O habeas corpus para cultivo de cannabis medicinal garante ao paciente o direito de plantar Cannabis sativa em casa, para o próprio tratamento, sem que isso resulte em prisão ou apreensão das plantas. O pedido é feito como salvo-conduto. Desde novembro de 2025 existe posição firme do Superior Tribunal de Justiça autorizando esse cultivo quando o paciente comprova a necessidade médica com documentação idônea — situação que vale enquanto o governo federal não editar uma regulamentação própria sobre o tema.

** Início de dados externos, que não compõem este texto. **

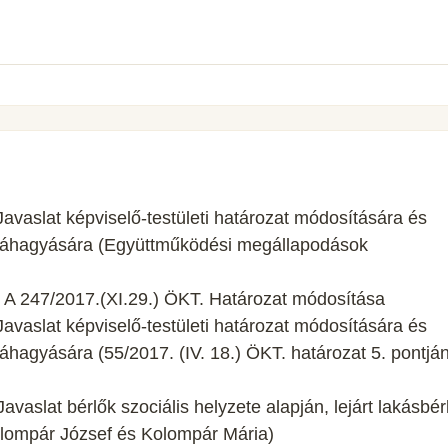
Javaslat képviselő-testületi határozat módosítására és
váhagyására (Együttműködési megállapodások
: A 247/2017.(XI.29.) ÖKT. Határozat módosítása
Javaslat képviselő-testületi határozat módosítására és
hagyására (55/2017. (IV. 18.) ÖKT. határozat 5. pontjá
avaslat bérlők szociális helyzete alapján, lejárt lakásbérl
olompár József és Kolompár Mária)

O que é o habeas corpus para cultivo de cannabis

É um pedido à Justiça para que o paciente possa plantar cannabis em casa com finalidade medicinal, protegido contra prisão em flagrante, investigação e apreensão das plantas.

A palavra que importa aqui é preventivo. O pedido é feito antes de qualquer coisa acontecer — antes da denúncia do vizinho, antes de uma fiscalização, antes do flagrante. O paciente se antecipa. Sem essa proteção, ele planta sabendo que, se for parado, a lei o trata igual a quem vende droga na esquina, ainda que a intenção e o uso não tenham nada a ver com isso.

O resultado do pedido, quando concedido, é o salvo-conduto: um papel assinado por um juiz declarando que aquele cultivo específico, feito daquele jeito e para aquela finalidade, não configura crime.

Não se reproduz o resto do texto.